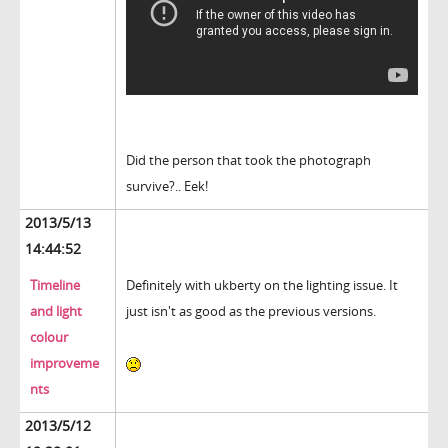
Did the person that took the photograph
survive?.. Eek!
2013/5/13
14:44:52
Timeline
Definitely with ukberty on the lighting issue. It
and light
just isn't as good as the previous versions.
colour
improveme
nts
2013/5/12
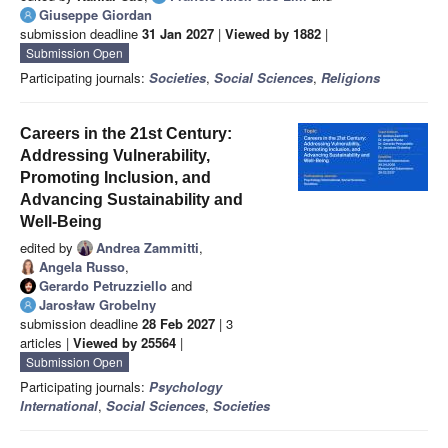
Giuseppe Giordan
submission deadline
31 Jan 2027
|
Viewed by 1882
|
Submission Open
Participating journals:
Societies
,
Social Sciences
,
Religions
Careers in the 21st Century:
Addressing Vulnerability,
Promoting Inclusion, and
Advancing Sustainability and
Well-Being
edited by
Andrea Zammitti
,
Angela Russo
,
Gerardo Petruzziello
and
Jarosław Grobelny
submission deadline
28 Feb 2027
| 3
articles |
Viewed by 25564
|
Submission Open
Participating journals:
Psychology
International
,
Social Sciences
,
Societies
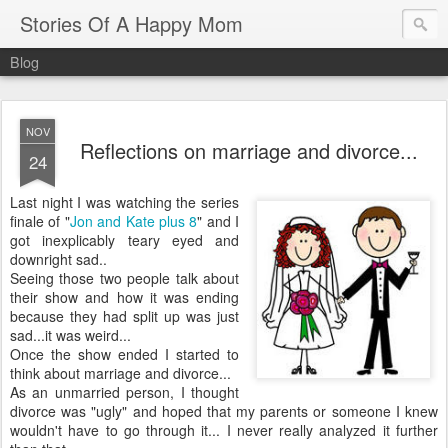
Stories Of A Happy Mom
Blog
NOV
Reflections on marriage and divorce...
24
Last night I was watching the series
finale of "
Jon and Kate plus 8
" and I
got inexplicably teary eyed and
downright sad..
Seeing those two people talk about
their show and how it was ending
because they had split up was just
sad...it was weird...
Once the show ended I started to
think about marriage and divorce...
As an unmarried person, I thought
divorce was "ugly" and hoped that my parents or someone I knew
wouldn't have to go through it... I never really analyzed it further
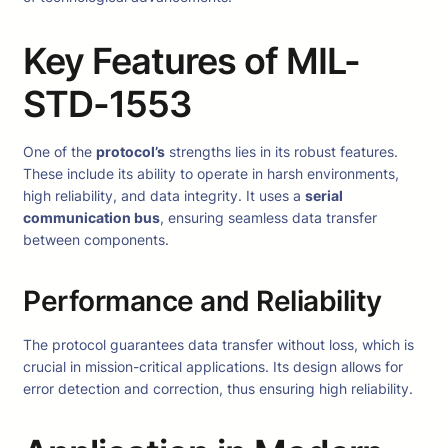
Key Features of MIL-
STD-1553
One of the
protocol’s
strengths lies in its robust features.
These include its ability to operate in harsh environments,
high reliability, and data integrity. It uses a
serial
communication bus
, ensuring seamless data transfer
between components.
Performance and Reliability
The protocol guarantees data transfer without loss, which is
crucial in mission-critical applications. Its design allows for
error detection and correction, thus ensuring high reliability.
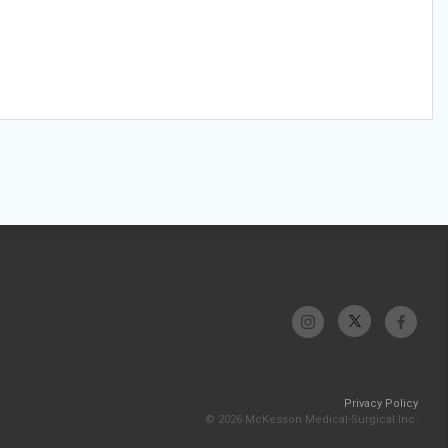
Privacy Policy
© 2026 McKesson Medical-Surgical Inc.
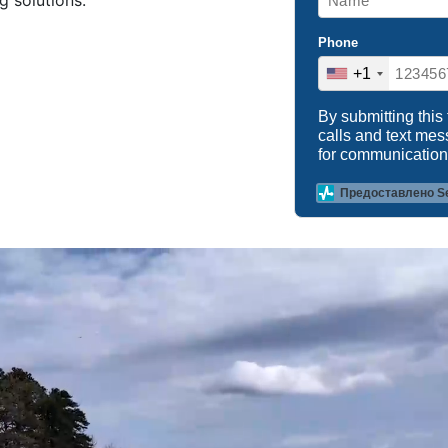
g solutions.
Phone
+1
By submitting this
calls and text me
for communication
Предоставлено S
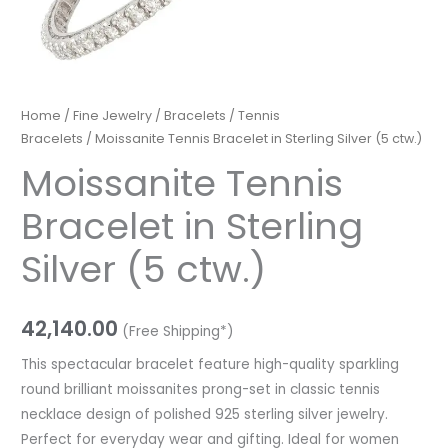
Home
/
Fine Jewelry
/
Bracelets
/
Tennis
Bracelets
/ Moissanite Tennis Bracelet in Sterling Silver (5 ctw.)
Moissanite Tennis
Bracelet in Sterling
Silver (5 ctw.)
42,140.00
(Free Shipping*)
This spectacular bracelet feature high-quality sparkling
round brilliant moissanites prong-set in classic tennis
necklace design of polished 925 sterling silver jewelry.
Perfect for everyday wear and gifting. Ideal for women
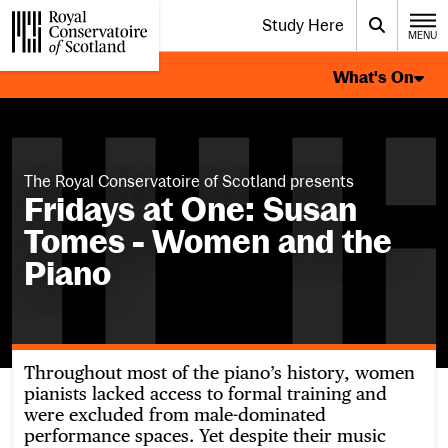
Website navigation
Study Here
Toggle the menu for
Search
MENU
CLOSE
What's On Page Navigation
Royal Conservatoire of Scotland
What's On
The Royal Conservatoire of Scotland presents
Fridays at One: Susan
Tomes - Women and the
Piano
Throughout most of the piano’s history, women
pianists lacked access to formal training and
were excluded from male-dominated
performance spaces. Yet despite their music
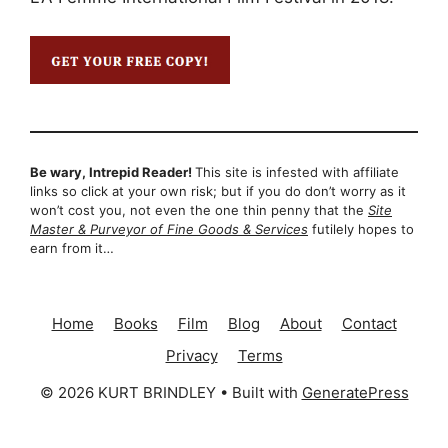
Be wary, Intrepid Reader!
This site is infested with affiliate
links so click at your own risk; but if you do don’t worry as it
won’t cost you, not even the one thin penny that the
Site
Master & Purveyor of Fine Goods & Services
futilely hopes to
earn from it…
Home
Books
Film
Blog
About
Contact
Privacy
Terms
© 2026 KURT BRINDLEY
• Built with
GeneratePress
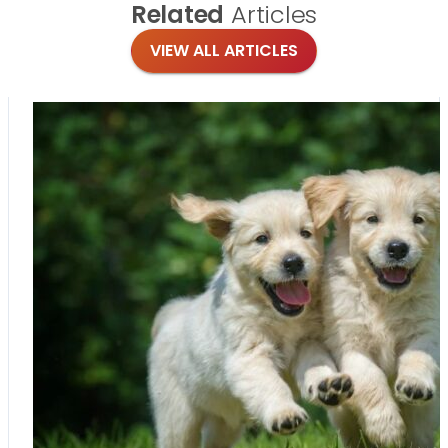
Related
Articles
VIEW ALL ARTICLES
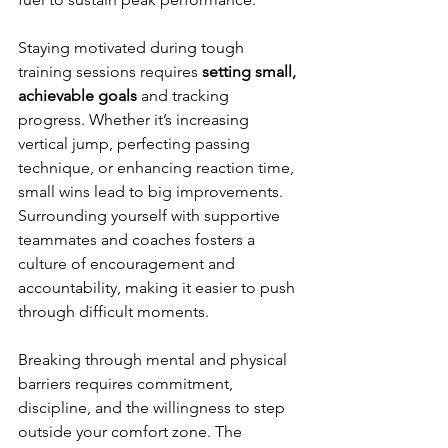
Staying motivated during tough 
training sessions requires 
setting small, 
achievable goals
 and tracking 
progress. Whether it’s increasing 
vertical jump, perfecting passing 
technique, or enhancing reaction time, 
small wins lead to big improvements. 
Surrounding yourself with supportive 
teammates and coaches fosters a 
culture of encouragement and 
accountability, making it easier to push 
through difficult moments.
Breaking through mental and physical 
barriers requires commitment, 
discipline, and the willingness to step 
outside your comfort zone. The 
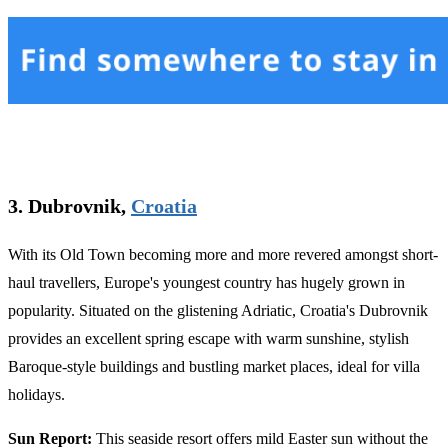
3. Dubrovnik,
Croatia
With its Old Town becoming more and more revered amongst short-
haul travellers, Europe's youngest country has hugely grown in
popularity. Situated on the glistening Adriatic, Croatia's Dubrovnik
provides an excellent spring escape with warm sunshine, stylish
Baroque-style buildings and bustling market places, ideal for villa
holidays.
Sun Report:
This seaside resort offers mild Easter sun without the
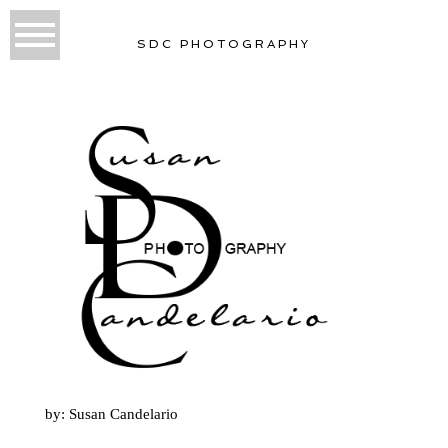
SDC PHOTOGRAPHY
by: Susan Candelario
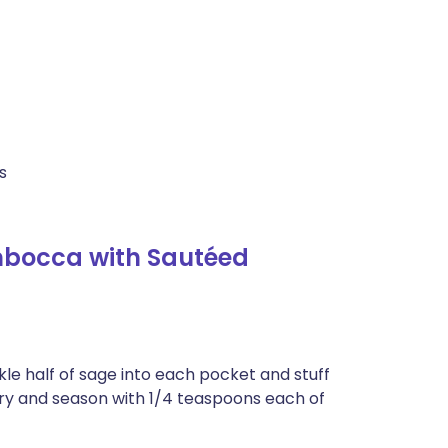
s
mbocca with Sautéed
le half of sage into each pocket and stuff
ry and season with 1/4 teaspoons each of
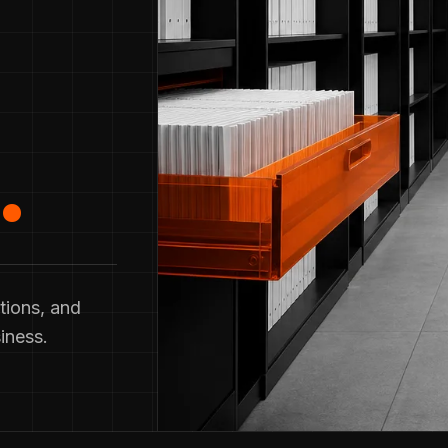
.
tions, and
iness.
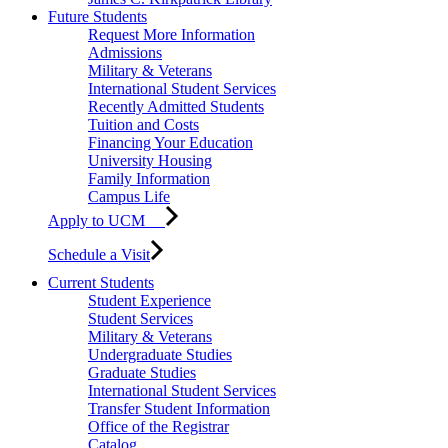
Future Students
Request More Information
Admissions
Military & Veterans
International Student Services
Recently Admitted Students
Tuition and Costs
Financing Your Education
University Housing
Family Information
Campus Life
Apply to UCM
Schedule a Visit
Current Students
Student Experience
Student Services
Military & Veterans
Undergraduate Studies
Graduate Studies
International Student Services
Transfer Student Information
Office of the Registrar
Catalog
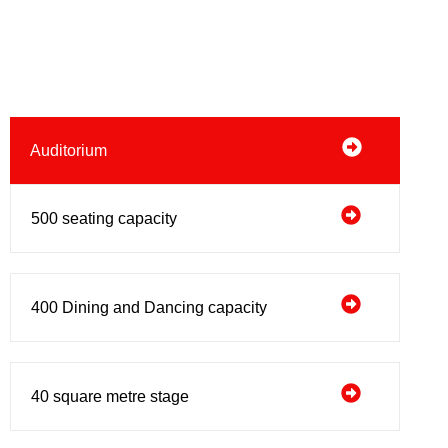
Auditorium
500 seating capacity
400 Dining and Dancing capacity
40 square metre stage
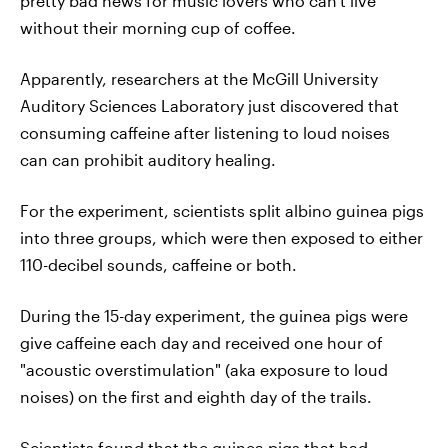
pretty bad news for music lovers who can't live
without their morning cup of coffee.
Apparently, researchers at the McGill University
Auditory Sciences Laboratory just discovered that
consuming caffeine after listening to loud noises
can can prohibit auditory healing.
For the experiment, scientists split albino guinea pigs
into three groups, which were then exposed to either
110-decibel sounds, caffeine or both.
During the 15-day experiment, the guinea pigs were
give caffeine each day and received one hour of
"acoustic overstimulation" (aka exposure to loud
noises) on the first and eighth day of the trails.
Scientists found that the guinea pigs that had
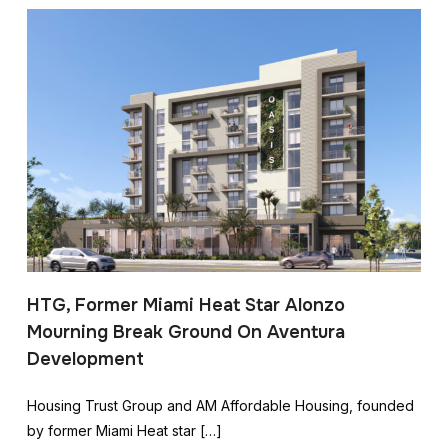
HTG, Former Miami Heat Star Alonzo
Mourning Break Ground On Aventura
Development
Housing Trust Group and AM Affordable Housing, founded
by former Miami Heat star […]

---

What is being asked -> Every record should be duplicated exactly, though any picture in it must be left out.

Result ->
Did the person that took the photograph
survive?.. Eek!
2013/5/13
14:44:52
Timeline
Definitely with ukberty on the lighting issue. It
and light
just isn't as good as the previous versions.
colour
improveme
nts
2013/5/12
Giuseppe Giordan
submission deadline
31 Jan 2027
|
Viewed by 1882
|
Submission Open
Participating journals:
Societies
,
Social Sciences
,
Religions
Careers in the 21st Century:
Addressing Vulnerability,
Promoting Inclusion, and
Advancing Sustainability and
Well-Being
edited by
Andrea Zammitti
,
Angela Russo
,
Gerardo Petruzziello
and
Jarosław Grobelny
submission deadline
28 Feb 2027
| 3
articles |
Viewed by 25564
|
Submission Open
Participating journals:
Psychology
International
,
Social Sciences
,
Societies
Stories Of A Happy Mom
Blog
NOV
Reflections on marriage and divorce...
24
Last night I was watching the series
finale of "
Jon and Kate plus 8
" and I
got inexplicably teary eyed and
downright sad..
Seeing those two people talk about
their show and how it was ending
because they had split up was just
sad...it was weird...
Once the show ended I started to
think about marriage and divorce...
As an unmarried person, I thought
divorce was "ugly" and hoped that my parents or someone I knew
wouldn't have to go through it... I never really analyzed it further
Key Features of MIL-
STD-1553
One of the
protocol’s
strengths lies in its robust features.
These include its ability to operate in harsh environments,
high reliability, and data integrity. It uses a
serial
communication bus
, ensuring seamless data transfer
between components.
Performance and Reliability
The protocol guarantees data transfer without loss, which is
crucial in mission-critical applications. Its design allows for
error detection and correction, thus ensuring high reliability.
Privacy Policy
© 2026 McKesson Medical-Surgical Inc.
g solutions.
Phone
+1
By submitting this
calls and text me
for communication
Предоставлено S
Home
/
Fine Jewelry
/
Bracelets
/
Tennis
Bracelets
/ Moissanite Tennis Bracelet in Sterling Silver (5 ctw.)
Moissanite Tennis
Bracelet in Sterling
Silver (5 ctw.)
42,140.00
(Free Shipping*)
This spectacular bracelet feature high-quality sparkling
round brilliant moissanites prong-set in classic tennis
necklace design of polished 925 sterling silver jewelry.
Perfect for everyday wear and gifting. Ideal for women
Website navigation
Study Here
Toggle the menu for
Search
MENU
CLOSE
What's On Page Navigation
Royal Conservatoire of Scotland
What's On
The Royal Conservatoire of Scotland presents
Fridays at One: Susan
Tomes - Women and the
Piano
Throughout most of the piano’s history, women
pianists lacked access to formal training and
were excluded from male-dominated
performance spaces. Yet despite their music
Be wary, Intrepid Reader!
This site is infested with affiliate
links so click at your own risk; but if you do don’t worry as it
won’t cost you, not even the one thin penny that the
Site
Master & Purveyor of Fine Goods & Services
futilely hopes to
earn from it…
Home
Books
Film
Blog
About
Contact
Privacy
Terms
© 2026 KURT BRINDLEY
• Built with
GeneratePress
Related
Articles
VIEW ALL ARTICLES
Staying motivated during tough 
training sessions requires 
setting small, 
achievable goals
 and tracking 
progress. Whether it’s increasing 
vertical jump, perfecting passing 
technique, or enhancing reaction time, 
small wins lead to big improvements. 
Surrounding yourself with supportive 
teammates and coaches fosters a 
culture of encouragement and 
accountability, making it easier to push 
through difficult moments.
Breaking through mental and physical 
barriers requires commitment, 
discipline, and the willingness to step 
outside your comfort zone. The 
3. Dubrovnik,
Croatia
With its Old Town becoming more and more revered amongst short-
haul travellers, Europe's youngest country has hugely grown in
popularity. Situated on the glistening Adriatic, Croatia's Dubrovnik
provides an excellent spring escape with warm sunshine, stylish
Baroque-style buildings and bustling market places, ideal for villa
holidays.
Sun Report:
This seaside resort offers mild Easter sun without the
SDC PHOTOGRAPHY
by: Susan Candelario
s
mbocca with Sautéed
le half of sage into each pocket and stuff
ry and season with 1/4 teaspoons each of
.
tions, and
iness.
Future Students
Request More Information
Admissions
Military & Veterans
International Student Services
Recently Admitted Students
Tuition and Costs
Financing Your Education
University Housing
Family Information
Campus Life
Apply to UCM
Schedule a Visit
Current Students
Student Experience
Student Services
Military & Veterans
Undergraduate Studies
Graduate Studies
International Student Services
Transfer Student Information
Office of the Registrar
Catalog
Auditorium
500 seating capacity
400 Dining and Dancing capacity
40 square metre stage
pretty bad news for music lovers who can't live
without their morning cup of coffee.
Apparently, researchers at the McGill University
Auditory Sciences Laboratory just discovered that
consuming caffeine after listening to loud noises
can can prohibit auditory healing.
For the experiment, scientists split albino guinea pigs
into three groups, which were then exposed to either
110-decibel sounds, caffeine or both.
During the 15-day experiment, the guinea pigs were
give caffeine each day and received one hour of
"acoustic overstimulation" (aka exposure to loud
noises) on the first and eighth day of the trails.
Scientists found that the guinea pigs that had
HTG, Former Miami Heat Star Alonzo
Mourning Break Ground On Aventura
Development
Housing Trust Group and AM Affordable Housing, founded
by former Miami Heat star […]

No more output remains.